#### RECORDS FOR PROCESSING

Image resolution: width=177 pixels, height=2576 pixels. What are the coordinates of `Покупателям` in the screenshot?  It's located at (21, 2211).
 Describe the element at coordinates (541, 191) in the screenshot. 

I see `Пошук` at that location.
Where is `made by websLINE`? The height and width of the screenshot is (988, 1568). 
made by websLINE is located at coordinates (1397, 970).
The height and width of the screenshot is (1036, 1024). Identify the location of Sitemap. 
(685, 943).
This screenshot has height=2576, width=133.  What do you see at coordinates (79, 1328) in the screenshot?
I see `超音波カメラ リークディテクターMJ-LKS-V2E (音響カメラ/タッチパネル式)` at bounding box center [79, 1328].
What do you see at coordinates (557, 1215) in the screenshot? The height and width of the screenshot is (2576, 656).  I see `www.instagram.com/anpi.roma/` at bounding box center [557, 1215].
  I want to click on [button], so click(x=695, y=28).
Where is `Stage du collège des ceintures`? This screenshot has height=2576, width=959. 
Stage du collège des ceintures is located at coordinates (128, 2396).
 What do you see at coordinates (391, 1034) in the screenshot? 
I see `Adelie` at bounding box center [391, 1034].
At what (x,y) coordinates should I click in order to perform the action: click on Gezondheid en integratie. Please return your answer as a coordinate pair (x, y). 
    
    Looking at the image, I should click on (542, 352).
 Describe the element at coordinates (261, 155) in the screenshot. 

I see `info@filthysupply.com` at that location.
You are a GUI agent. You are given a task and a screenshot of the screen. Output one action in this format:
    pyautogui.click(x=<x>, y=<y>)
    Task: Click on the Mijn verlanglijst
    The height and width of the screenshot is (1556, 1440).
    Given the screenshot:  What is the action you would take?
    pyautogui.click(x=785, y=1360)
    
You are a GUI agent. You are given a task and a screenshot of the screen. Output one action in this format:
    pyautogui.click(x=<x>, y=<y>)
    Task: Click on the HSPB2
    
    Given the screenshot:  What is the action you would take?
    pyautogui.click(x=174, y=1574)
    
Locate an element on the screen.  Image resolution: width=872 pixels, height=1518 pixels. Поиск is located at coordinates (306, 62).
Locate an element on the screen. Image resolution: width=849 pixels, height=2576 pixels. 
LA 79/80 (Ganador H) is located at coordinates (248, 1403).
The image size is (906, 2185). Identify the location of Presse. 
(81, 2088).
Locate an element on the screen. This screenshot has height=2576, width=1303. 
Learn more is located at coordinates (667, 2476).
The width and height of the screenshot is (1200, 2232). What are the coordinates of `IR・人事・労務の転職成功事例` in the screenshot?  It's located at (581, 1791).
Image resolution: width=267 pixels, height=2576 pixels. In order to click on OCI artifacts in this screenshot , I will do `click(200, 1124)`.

########

### WORK ITEM
Whatever appears in the lines above should be copied exactly.

### WRITTEN SOLUTION
Image resolution: width=177 pixels, height=2576 pixels. What are the coordinates of `Покупателям` in the screenshot?  It's located at (21, 2211).
 Describe the element at coordinates (541, 191) in the screenshot. 

I see `Пошук` at that location.
Where is `made by websLINE`? The height and width of the screenshot is (988, 1568). 
made by websLINE is located at coordinates (1397, 970).
The height and width of the screenshot is (1036, 1024). Identify the location of Sitemap. 
(685, 943).
This screenshot has height=2576, width=133.  What do you see at coordinates (79, 1328) in the screenshot?
I see `超音波カメラ リークディテクターMJ-LKS-V2E (音響カメラ/タッチパネル式)` at bounding box center [79, 1328].
What do you see at coordinates (557, 1215) in the screenshot? The height and width of the screenshot is (2576, 656).  I see `www.instagram.com/anpi.roma/` at bounding box center [557, 1215].
  I want to click on [button], so click(x=695, y=28).
Where is `Stage du collège des ceintures`? This screenshot has height=2576, width=959. 
Stage du collège des ceintures is located at coordinates (128, 2396).
 What do you see at coordinates (391, 1034) in the screenshot? 
I see `Adelie` at bounding box center [391, 1034].
At what (x,y) coordinates should I click in order to perform the action: click on Gezondheid en integratie. Please return your answer as a coordinate pair (x, y). 
    
    Looking at the image, I should click on (542, 352).
 Describe the element at coordinates (261, 155) in the screenshot. 

I see `info@filthysupply.com` at that location.
You are a GUI agent. You are given a task and a screenshot of the screen. Output one action in this format:
    pyautogui.click(x=<x>, y=<y>)
    Task: Click on the Mijn verlanglijst
    The height and width of the screenshot is (1556, 1440).
    Given the screenshot:  What is the action you would take?
    pyautogui.click(x=785, y=1360)
    
You are a GUI agent. You are given a task and a screenshot of the screen. Output one action in this format:
    pyautogui.click(x=<x>, y=<y>)
    Task: Click on the HSPB2
    
    Given the screenshot:  What is the action you would take?
    pyautogui.click(x=174, y=1574)
    
Locate an element on the screen.  Image resolution: width=872 pixels, height=1518 pixels. Поиск is located at coordinates (306, 62).
Locate an element on the screen. Image resolution: width=849 pixels, height=2576 pixels. 
LA 79/80 (Ganador H) is located at coordinates (248, 1403).
The image size is (906, 2185). Identify the location of Presse. 
(81, 2088).
Locate an element on the screen. This screenshot has height=2576, width=1303. 
Learn more is located at coordinates (667, 2476).
The width and height of the screenshot is (1200, 2232). What are the coordinates of `IR・人事・労務の転職成功事例` in the screenshot?  It's located at (581, 1791).
Image resolution: width=267 pixels, height=2576 pixels. In order to click on OCI artifacts in this screenshot , I will do `click(200, 1124)`.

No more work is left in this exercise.